The Color Temperature does not define how natural or unnatural the colors of objects will appear when lighted by the source. Two light sources can have the same Color Temperature, but render colors very differently. For example, fluorescent lamp may have about the same Color Temperature as do high power incandescent lamps, but they have far less red energy in their spectrum. Therefore, red colors will not appear as bright as they would under incandescent lighting.
To help indicate how colors will appear under different lighting conditions, a measure has been adopted to assist in comparing between different light sources. Called the Color Rendering Index (CRI), it is a relative comparison between a light source and a reference source.
A simple definition of CRI would be how an artificial light source shifts the location of eight specified colors as compared to the same colors lighted by a reference source of the same Color Temperature. If there is no change in appearance, the light source is by definition given a CRI of 100. From 2000K to 5000K, the reference source is the ‘black body’ and above 5000K, it is an agreed upon form of daylight.
There are several limitations to CRI. First of all, it is a simple scalar value and it is difficult to believe that a single measure can reveal everything about the quality of a light source. Light is a rich space of hue, saturation and brightness, in which light sources with vastly different spectral distributions can have identical CRI values yet render colors in very different ways.
Because it contains substantial distortion, especially in the red region, the color space used for CRI calculations has become obsolete. With only eight colors, the set of reference colors provides a rather reductive sample of colors given the breadth of the visible spectrum. Furthermore, it lacks the richer saturated colors, even if observation reveals that the most dramatic color shifts occur in the saturated colors!
A common misunderstanding is that high CRI means that the light source will render all colors well. This is not the case. CRI is measured only with respect to a reference source. For the comparison to makes sense, the reference must be the closest in color to the source being tested.
Another mistaken impression is that a higher CRI value comes closest to approximating natural daylight, but this is incorrect. There is no single measure of natural daylight as the color of the sky and the light from it can vary significantly over the course of a day and according to the viewer position.

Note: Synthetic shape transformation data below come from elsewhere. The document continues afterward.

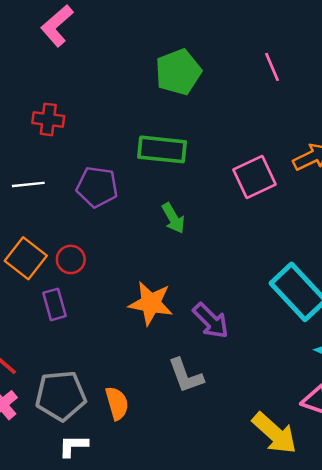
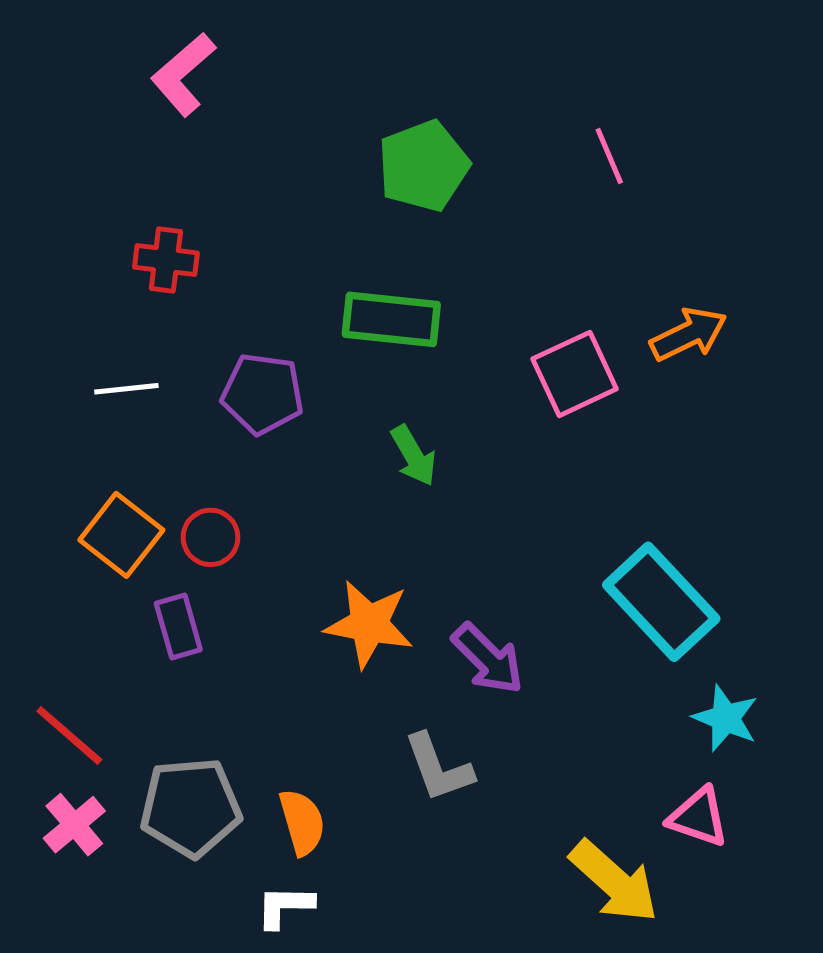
white L-shape: (73, 446) -> (285, 906), moved

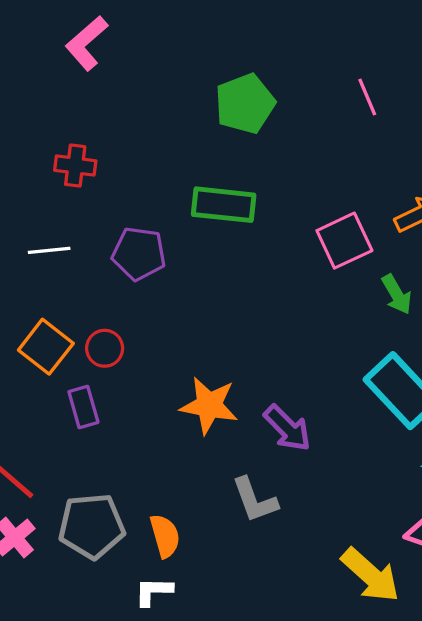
green arrow: (414, 456) -> (397, 294), moved

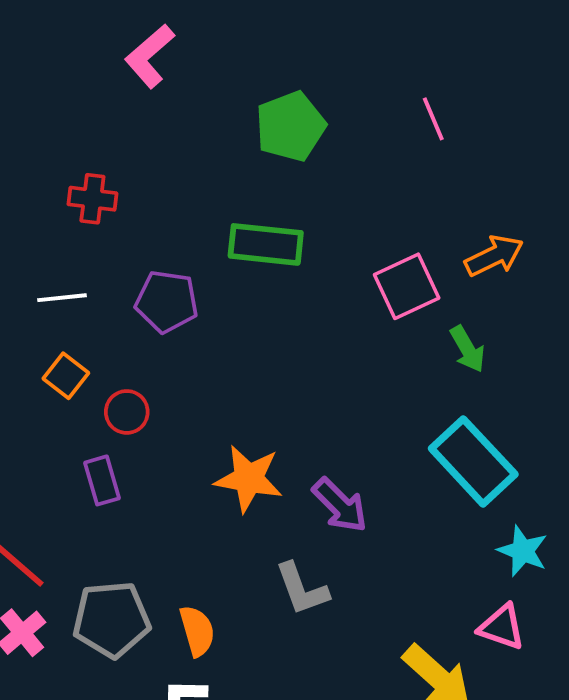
pink L-shape: (87, 43) -> (150, 56), moved
orange square: (46, 347) -> (66, 376), moved, size x0.7

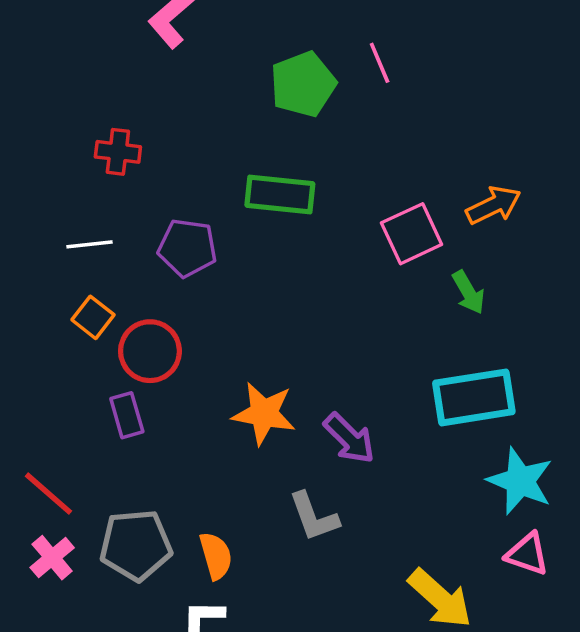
pink line: (433, 119) -> (380, 63), moved
red circle: (127, 412) -> (150, 351), size x1.5
cyan rectangle: (473, 461) -> (474, 397), turned -56
cyan star: (523, 551) -> (520, 481), size x1.4
pink triangle: (502, 627) -> (527, 554), moved

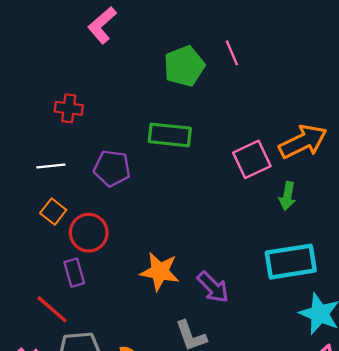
orange arrow: (493, 205) -> (303, 142), size x1.4
green arrow: (469, 292) -> (287, 196), turned 40
red line: (49, 494) -> (52, 309), moved

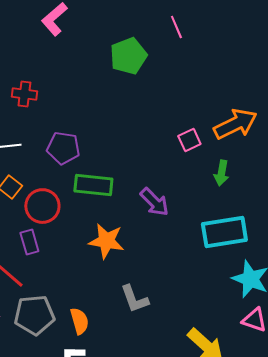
pink line: (232, 53) -> (176, 27), moved
green rectangle: (170, 135) -> (93, 185), moved
pink square: (252, 159) -> (189, 140), size x0.7
purple arrow: (213, 287) -> (154, 202), moved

Incandescent lamps have a CRI rating of 100, yet are far from ideal for color rendering. Their CRI value simply means that the 8 color samples look exactly the same as they would under a "black body" radiator at 2700K. But at this Color Temperature incandescent lamps are far too weak at the blue end of the spectrum, making it almost impossible to distinguish between various shades of blue. The same can be said for light sources with Color Temperature above 6000K as they are too weak in the red end of the spectrum, making reds and oranges appear similar. The northern sky with its 7500K and a CRI of 100 is not a good color rendering light source either. An “ideal” light source for color rendering will have both a Color Temperature similar to daylight, i.e. in the 5000-6000K range, and a high CRI value.
In a way, the CRI measurement method attempts to quantify a subjective notion, and as many such attempts is far from giving reliable results. To further support the subjective nature of CRI, in one study LED light sources were compared to reference light sources. It turned out the LED light sources were preferred over halogen and incandescent light sources for overall color appearance and that CRI had no correlation to people’s color preference.
To avoid specious marketing strategies, the educated consumer need only remember that Color Temperature isn't by itself a metric of performance. It is typically a specification of the type of light source, and is used to describe the color of white light.
On the other hand, the Color Rendering Index is the metric used to compare the color quality of light sources until a new and accepted measure is developed. However, CRI is controversial and presents several deficiencies, especially with respect to LED sources.